Who Bears the Burden and How
VA health data staff must complete a detailed five-year mortality review within 18 months. VA facilities with high prescription or drug abuse treatment rates may face scrutiny after the review identifies facility patterns. VA prescribing policy officials must document policies, opioid disposal efforts, patterns, and recommendations for further action. VA must make the report public and brief House and Senate Veterans' Affairs committees.
Key Provisions
- Requires VA to complete an 18-month review of opioid overdose deaths among covered veterans during the prior five years.
- Requires analysis of demographics, prescriptions, medications found at death, diagnoses, concurrent medications, trauma factors, facilities, policies, and opioid disposal efforts.
- Requires recommendations to improve veteran safety and reduce overdose rates, including for veterans without recent opioid prescriptions.
- Requires VA to submit the review to Congress, make it public, and brief House and Senate Veterans' Affairs committees within 45 days after completion.
Evidence Chain:
This summary is generated from the full bill text using AI analysis. Expand "Detailed Analysis" below for identified beneficiaries/burden bearers with clause-level evidence links.
At a Glance
What This Bill Does
Requires VA to review opioid overdose deaths among covered veterans from the prior five years, analyze prescriptions, diagnoses, trauma factors, facilities, policies, disposal efforts, patterns, and prevention recommendations, then report publicly and brief congressional Veterans' Affairs committees.
Key Policy Areas
Veterans, Opioids, Health Oversight
Primary Purpose
Requires VA to review opioid overdose deaths among covered veterans from the prior five years, analyze prescriptions, diagnoses, trauma factors, facilities, policies, disposal efforts, patterns, and prevention recommendations, then report publicly and brief congressional Veterans' Affairs committees.
Policy Domains
Substantive provisions
Identified Gains
- Veterans at risk of opioid overdose
- Families of veterans lost to overdose
- VA clinicians
- Veterans health policymakers
- Congressional Veterans' Affairs committees
Identified Costs
- VA health data staff
- VA facilities with high prescribing rates
- VA prescribing policy officials
- Secretary of Veterans Affairs
Sponsors
Legislative Progress
In CommitteeMr. Murphy (for himself and Mr. Courtney) introduced the following …

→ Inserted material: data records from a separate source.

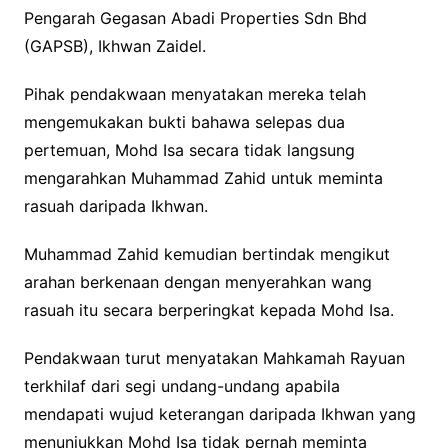
Pengarah Gegasan Abadi Properties Sdn Bhd
(GAPSB), Ikhwan Zaidel.
Pihak pendakwaan menyatakan mereka telah
mengemukakan bukti bahawa selepas dua
pertemuan, Mohd Isa secara tidak langsung
mengarahkan Muhammad Zahid untuk meminta
rasuah daripada Ikhwan.
Muhammad Zahid kemudian bertindak mengikut
arahan berkenaan dengan menyerahkan wang
rasuah itu secara berperingkat kepada Mohd Isa.
Pendakwaan turut menyatakan Mahkamah Rayuan
terkhilaf dari segi undang-undang apabila
mendapati wujud keterangan daripada Ikhwan yang
menunjukkan Mohd Isa tidak pernah meminta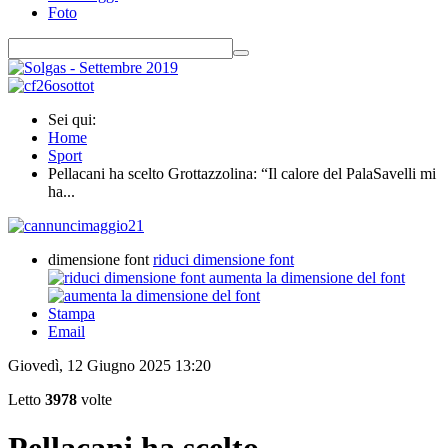
Foto
Sei qui:
Home
Sport
Pellacani ha scelto Grottazzolina: “Il calore del PalaSavelli mi
ha...
dimensione font
riduci dimensione font
aumenta la dimensione del font
Stampa
Email
Giovedì, 12 Giugno 2025 13:20
Letto
3978
volte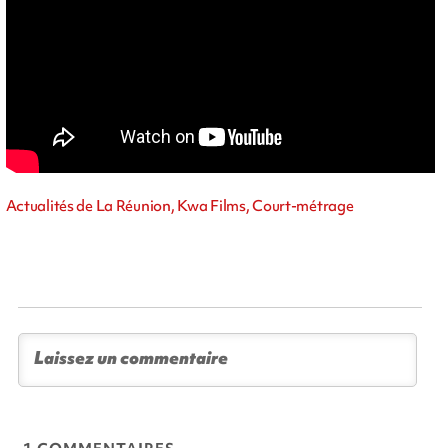
Actualités de La Réunion, Kwa Films, Court-métrage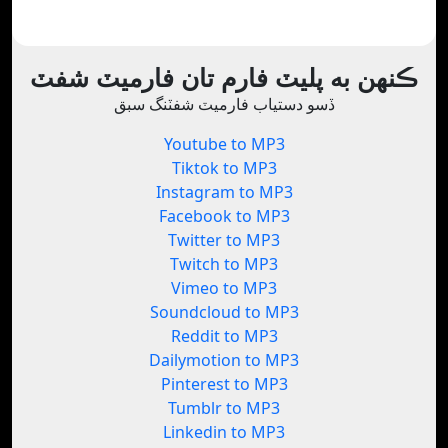
ڪنهن به پليٽ فارم تان فارميٽ شفٽ
ڏسو دستياب فارميٽ شفٽنگ سبق
Youtube to MP3
Tiktok to MP3
Instagram to MP3
Facebook to MP3
Twitter to MP3
Twitch to MP3
Vimeo to MP3
Soundcloud to MP3
Reddit to MP3
Dailymotion to MP3
Pinterest to MP3
Tumblr to MP3
Linkedin to MP3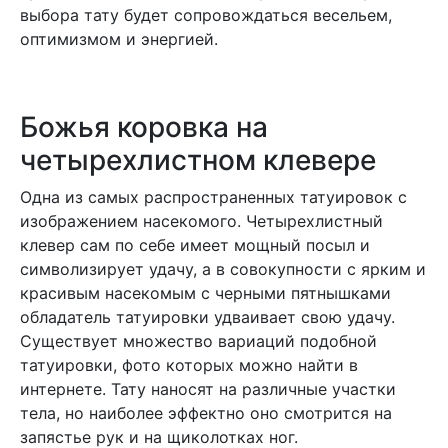
выбора тату будет сопровождаться весельем,
оптимизмом и энергией.
Божья коровка на
четырехлистном клевере
Одна из самых распространенных татуировок с
изображением насекомого. Четырехлистный
клевер сам по себе имеет мощный посыл и
символизирует удачу, а в совокупности с ярким и
красивым насекомым с черными пятнышками
обладатель татуировки удваивает свою удачу.
Существует множество вариаций подобной
татуировки, фото которых можно найти в
интернете. Тату наносят на различные участки
тела, но наиболее эффектно оно смотрится на
запястье рук и на щиколотках ног.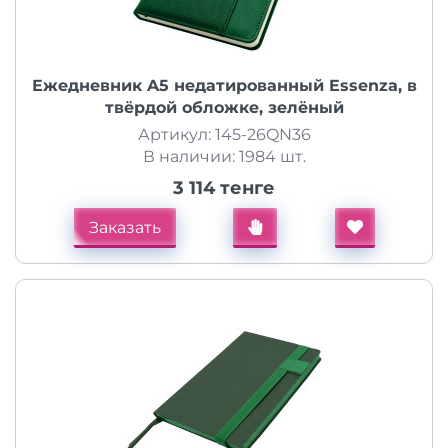
Ежедневник A5 недатированный Essenza, в
твёрдой обложке, зелёный
Артикул: 145-26QN36
В наличии: 1984 шт.
3 114 тенге
Заказать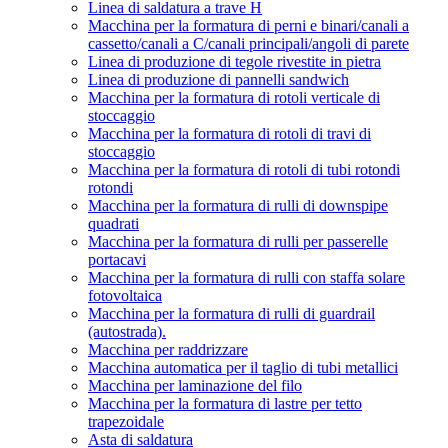
Linea di saldatura a trave H
Macchina per la formatura di perni e binari/canali a
cassetto/canali a C/canali principali/angoli di parete
Linea di produzione di tegole rivestite in pietra
Linea di produzione di pannelli sandwich
Macchina per la formatura di rotoli verticale di
stoccaggio
Macchina per la formatura di rotoli di travi di
stoccaggio
Macchina per la formatura di rotoli di tubi rotondi
rotondi
Macchina per la formatura di rulli di downspipe
quadrati
Macchina per la formatura di rulli per passerelle
portacavi
Macchina per la formatura di rulli con staffa solare
fotovoltaica
Macchina per la formatura di rulli di guardrail
(autostrada).
Macchina per raddrizzare
Macchina automatica per il taglio di tubi metallici
Macchina per laminazione del filo
Macchina per la formatura di lastre per tetto
trapezoidale
Asta di saldatura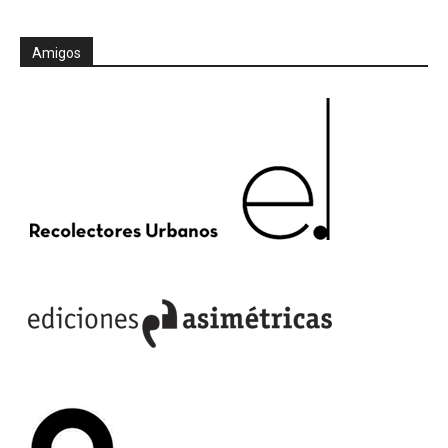
Amigos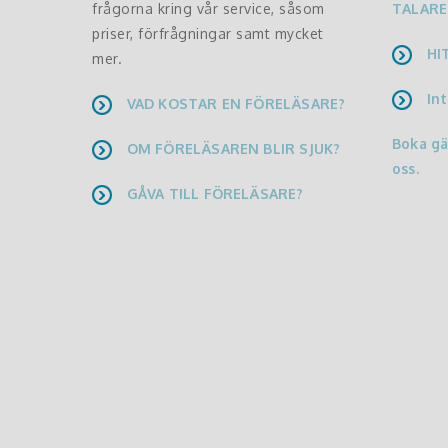
frågorna kring vår service, såsom
TALARE
priser, förfrågningar samt mycket
HI
mer.
Int
VAD KOSTAR EN FÖRELÄSARE?
Boka g
OM FÖRELÄSAREN BLIR SJUK?
oss.
GÅVA TILL FÖRELÄSARE?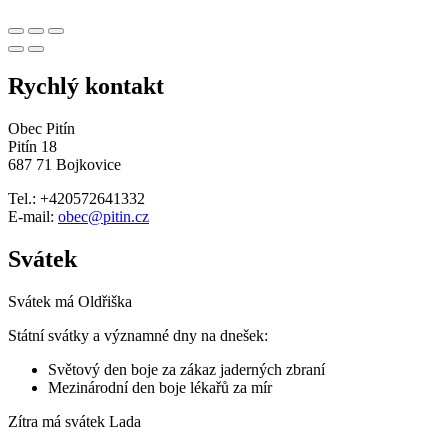
Rychlý kontakt
Obec Pitín
Pitín 18
687 71 Bojkovice
Tel.: +420572641332
E-mail:
obec@pitin.cz
Svátek
Svátek má
Oldřiška
Státní svátky a významné dny na dnešek:
Světový den boje za zákaz jaderných zbraní
Mezinárodní den boje lékařů za mír
Zítra má svátek
Lada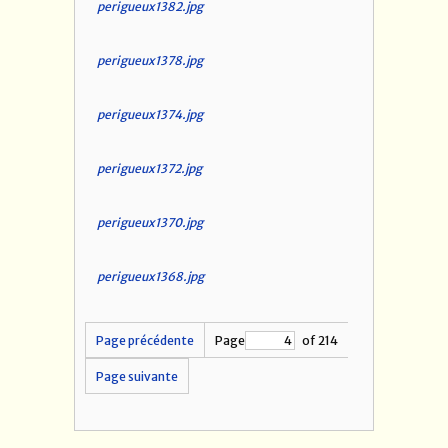
perigueux1382.jpg
perigueux1378.jpg
perigueux1374.jpg
perigueux1372.jpg
perigueux1370.jpg
perigueux1368.jpg
Page précédente
Page
of 214
Page suivante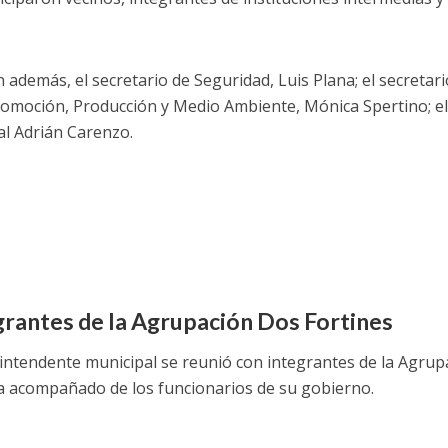
n además, el secretario de Seguridad, Luis Plana; el secreta
romoción, Producción y Medio Ambiente, Mónica Spertino; el
al Adrián Carenzo.
rantes de la Agrupación Dos Fortines
el intendente municipal se reunió con integrantes de la Agru
 acompañado de los funcionarios de su gobierno.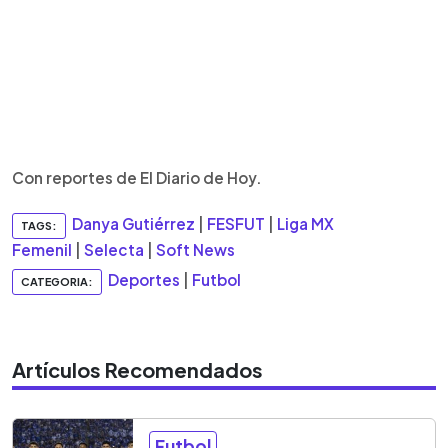
Con reportes de El Diario de Hoy.
Danya Gutiérrez
|
FESFUT
|
Liga MX
TAGS:
Femenil
|
Selecta
|
Soft News
Deportes
|
Futbol
CATEGORIA:
Artículos Recomendados
Futbol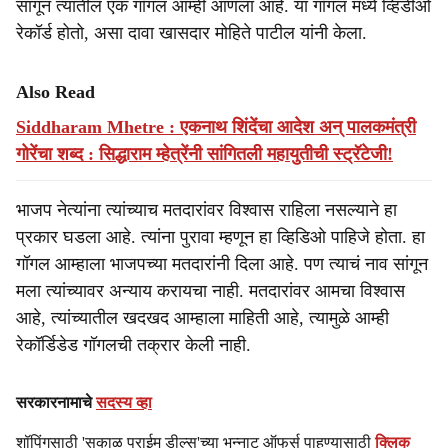
सांगून त्यातील एक गॉगल आम्ही आणला आहे. या गॉगल मध्ये व्हिडीओ
रेकॉर्ड होतो, असा दावा खासदार मोहिते पाटील यांनी केला.
Also Read
Siddharam Mhetre : एकनाथ शिंदेंचा आदेश अन्‌ पालकमंत्री
गोरेंचा शब्द : सिद्धाराम म्हेत्रेंनी सांगितली महायुतीची स्ट्रॅटेजी!
भाजप नेत्यांना त्यांच्याच मतदारांवर विश्वास राहिला नसल्याने हा
प्रकार घडला आहे. त्यांना पुरावा म्हणून हा व्हिडिओ पाहिजे होता. हा
गॉगल आम्हाला भाजपच्या मतदारांनी दिला आहे. पण त्याचं नाव सांगून
मला त्यांच्यावर अन्याय करायचा नाही. मतदारांवर आमचा विश्वास
आहे, त्यांच्यातील खदखद आम्हाला माहिती आहे, त्यामुळे आम्ही
रेकॉर्डिडेड गॉगलची तक्रार केली नाही.
सरकारनामाचे
सदस्य व्हा
शॉपिंगसाठी 'सकाळ प्राईम डील्स'च्या भन्नाट ऑफर्स पाहण्यासाठी
क्लिक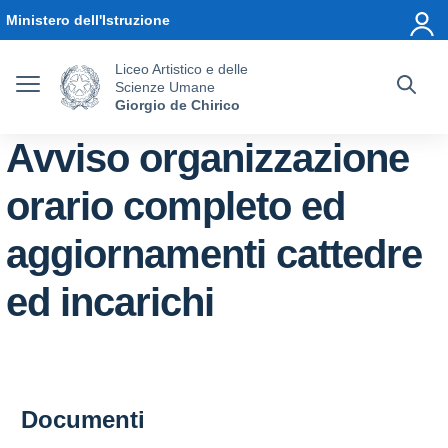
Vai ai contenuti
Vai al menu di navigazione
Vai al footer
Ministero dell'Istruzione
Liceo Artistico e delle
Scienze Umane
Giorgio de Chirico
Avviso organizzazione
orario completo ed
aggiornamenti cattedre
ed incarichi
Documenti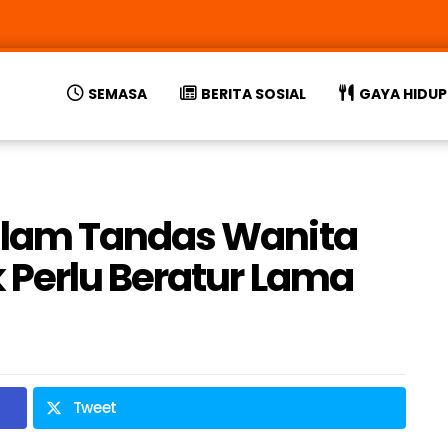
SEMASA
BERITA SOSIAL
GAYA HIDUP
lam Tandas Wanita
 Perlu Beratur Lama
Tweet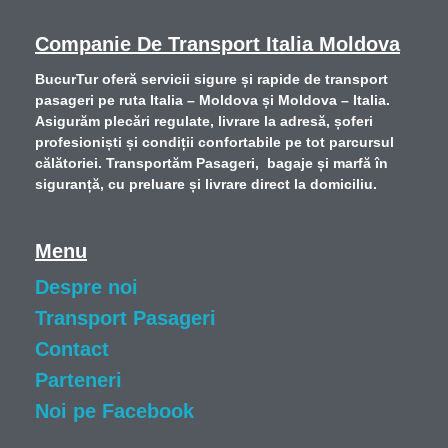
Companie De Transport Italia Moldova
BucurTur oferă servicii sigure și rapide de
transport
pasageri pe ruta Italia – Moldova și Moldova – Italia
.
Asigurăm plecări regulate, livrare la adresă, șoferi
profesioniști și condiții confortabile pe tot parcursul
călătoriei. Transportăm Pasageri, bagaje și marfă în
siguranță, cu preluare și livrare direct la domiciliu.
Menu
Despre noi
Transport Pasageri
Contact
Parteneri
Noi pe Facebook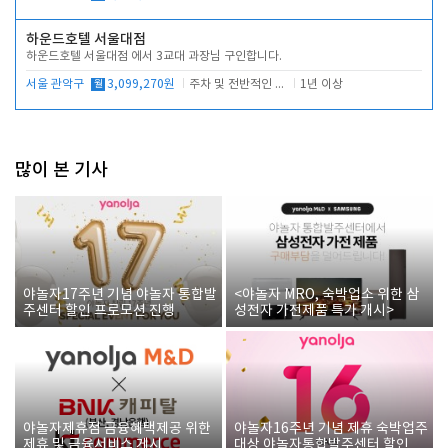
하운드호텔 서울대점
하운드호텔 서울대점 에서 3교대 과장님 구인합니다.
서울 관악구
월
3,099,270원
주차 및 전반적인 당번업무
1년 이상
많이 본 기사
야놀자17주년 기념 야놀자 통합발
<야놀자 MRO, 숙박업소 위한 삼
주센터 할인 프로모션 진행
성전자 가전제품 특가 개시>
야놀자제휴점 금융혜택제공 위한
야놀자16주년 기념 제휴 숙박업주
제휴 및 금융서비스 게시
대상 야놀자통합발주센터 할인쿠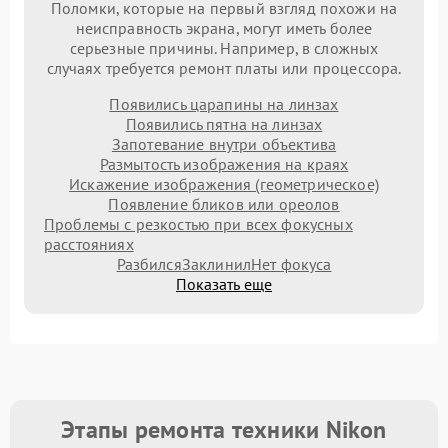
Поломки, которые на первый взгляд похожи на
неисправность экрана, могут иметь более
серьезные причины. Например, в сложных
случаях требуется ремонт платы или процессора.
Появились царапины на линзах
Появились пятна на линзах
Запотевание внутри объектива
Размытость изображения на краях
Искажение изображения (геометрическое)
Появление бликов или ореолов
Проблемы с резкостью при всех фокусных
расстояниях
Разбился
Заклинил
Нет фокуса
Показать еще
Этапы ремонта техники Nikon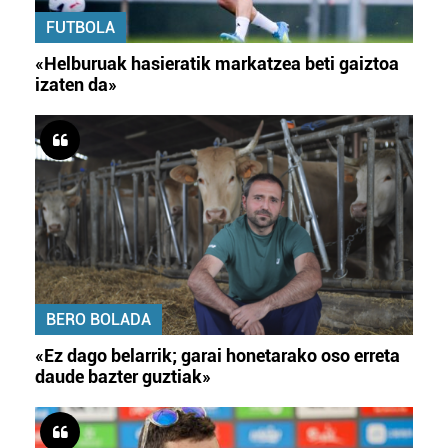
FUTBOLA
«Helburuak hasieratik markatzea beti gaiztoa
izaten da»
BERO BOLADA
«Ez dago belarrik; garai honetarako oso erreta
daude bazter guztiak»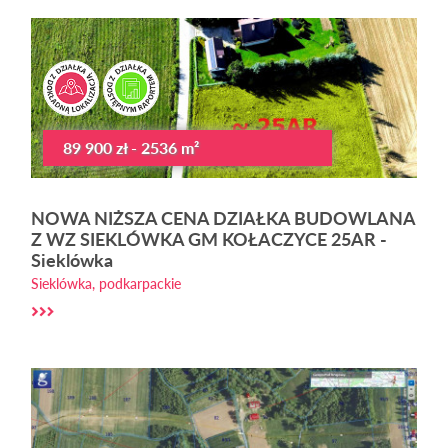
89 900 zł - 2536 m²
NOWA NIŻSZA CENA DZIAŁKA BUDOWLANA
Z WZ SIEKLÓWKA GM KOŁACZYCE 25AR -
Sieklówka
Sieklówka, podkarpackie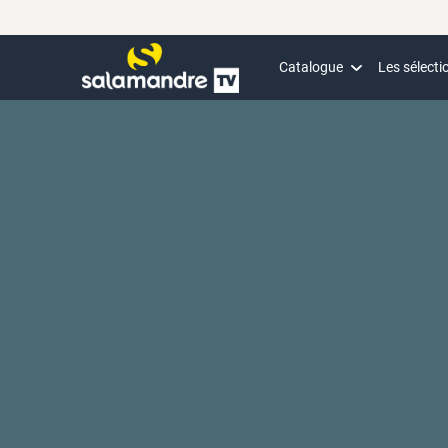
Catalogue
Les sélecti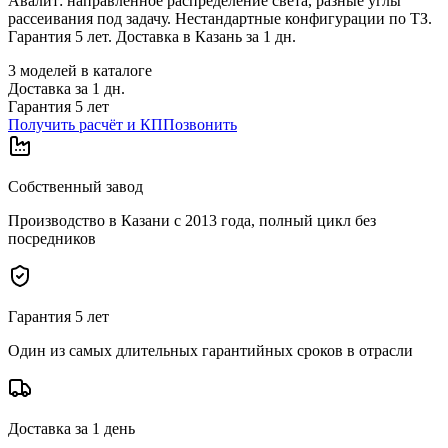
Авалит: направленное распределение света, разные углы
рассеивания под задачу. Нестандартные конфигурации по ТЗ.
Гарантия 5 лет. Доставка в Казань за 1 дн.
3
моделей в каталоге
Доставка за
1
дн.
Гарантия 5 лет
Получить расчёт и КП
Позвонить
Собственный завод
Производство в Казани с 2013 года, полный цикл без
посредников
Гарантия 5 лет
Один из самых длительных гарантийных сроков в отрасли
Доставка за 1 день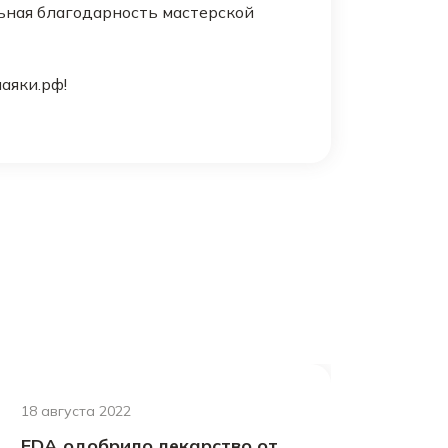
льная благодарность мастерской
аяки.рф!
18 августа 2022
FDA одобрило лекарство от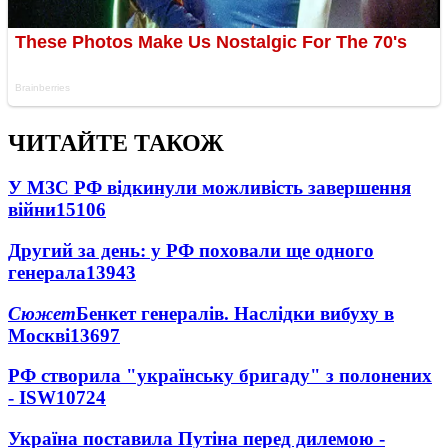
ЧИТАЙТЕ ТАКОЖ
У МЗС РФ відкинули можливість завершення
війни
15106
Другий за день: у РФ поховали ще одного
генерала
13943
Сюжет
Бенкет генералів. Наслідки вибуху в
Москві
13697
РФ створила "українську бригаду" з полонених
- ISW
10724
Україна поставила Путіна перед дилемою -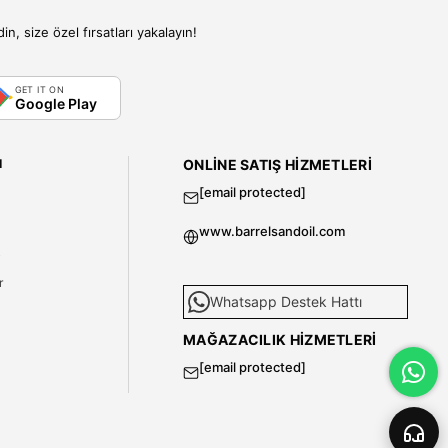
, size özel fırsatları yakalayın!
GET IT ON
Google Play
I
ONLINE SATIŞ HIZMETLERI
[email protected]
www.barrelsandoil.com
i
r
Whatsapp Destek Hattı
MAĞAZACILIK HIZMETLERI
[email protected]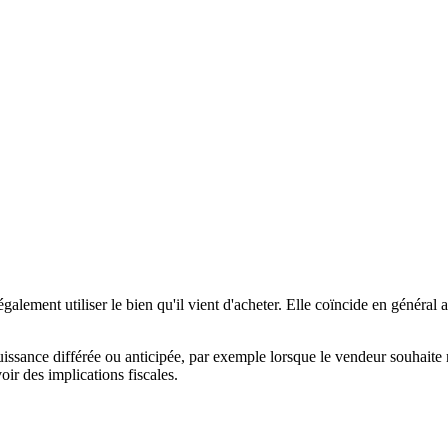
légalement utiliser le bien qu'il vient d'acheter. Elle coïncide en général
uissance différée ou anticipée, par exemple lorsque le vendeur souhaite
oir des implications fiscales.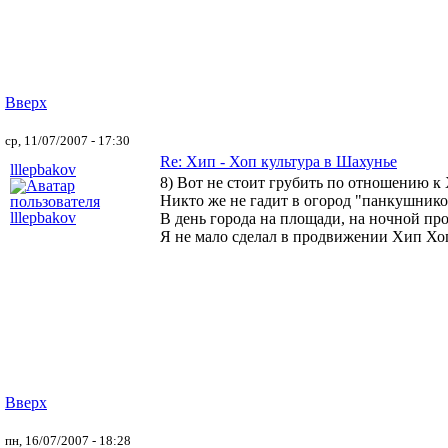
Вверх
ср, 11/07/2007 - 17:30
Re: Хип - Хоп культура в Шахунье
lllepbakov
8) Вот не стоит грубить по отношению к 
Никто же не гадит в огород "панкушников
В день города на площади, на ночной пр
Я не мало сделал в продвижении Хип Хоп
Вверх
пн, 16/07/2007 - 18:28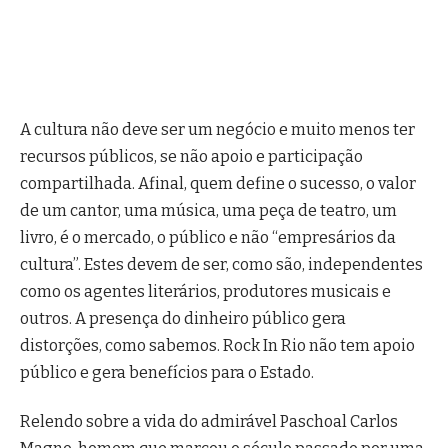
A cultura não deve ser um negócio e muito menos ter
recursos públicos, se não apoio e participação
compartilhada. Afinal, quem define o sucesso, o valor
de um cantor, uma música, uma peça de teatro, um
livro, é o mercado, o público e não “empresários da
cultura”. Estes devem de ser, como são, independentes
como os agentes literários, produtores musicais e
outros. A presença do dinheiro público gera
distorções, como sabemos. Rock In Rio não tem apoio
público e gera benefícios para o Estado.
Relendo sobre a vida do admirável Paschoal Carlos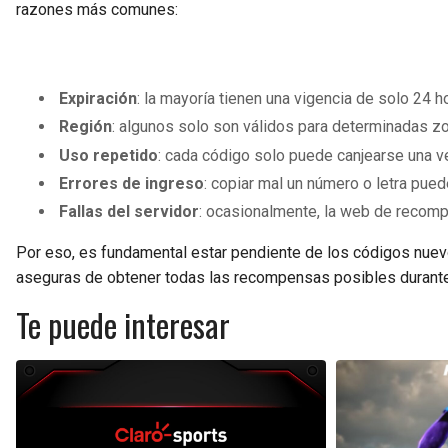
razones más comunes:
Expiración
: la mayoría tienen una vigencia de solo 24 h
Región
: algunos solo son válidos para determinadas z
Uso repetido
: cada código solo puede canjearse una v
Errores de ingreso
: copiar mal un número o letra puede
Fallas del servidor
: ocasionalmente, la web de recom
Por eso, es fundamental estar pendiente de los códigos nuevo
aseguras de obtener todas las recompensas posibles durante
Te puede interesar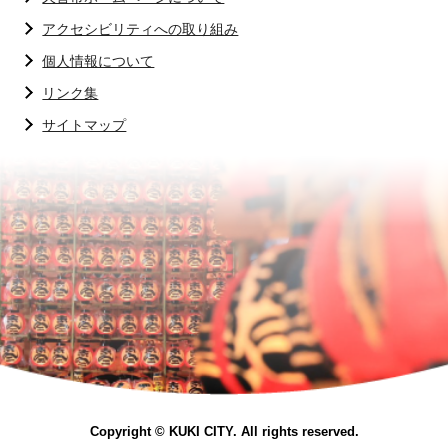
アクセシビリティへの取り組み
個人情報について
リンク集
サイトマップ
Copyright © KUKI CITY. All rights reserved.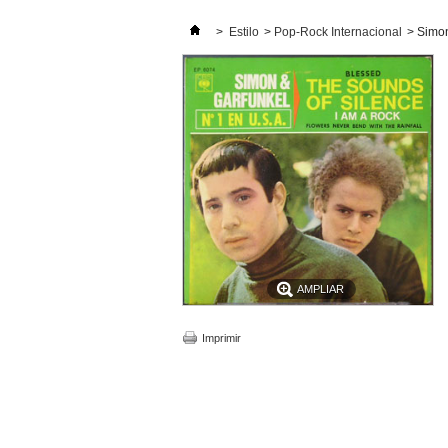
>
Estilo
>
Pop-Rock Internacional
>
Simon
AMPLIAR
Imprimir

Referred to the House Committee on Veterans' Affairs.
Introduced in House
Stakeholder Effects
cui bono?How this legislation distributes effects. Mention counts reflect frequency, not effect magnitude.
Bill Structure & Actor Mappings
Who is "The Secretary" in each section?
We use a combination of our own taxonomy and classification in addition to large language models to assess meaning and potential beneficiaries. High confidence means strong textual evidence. Always verify with the original bill text.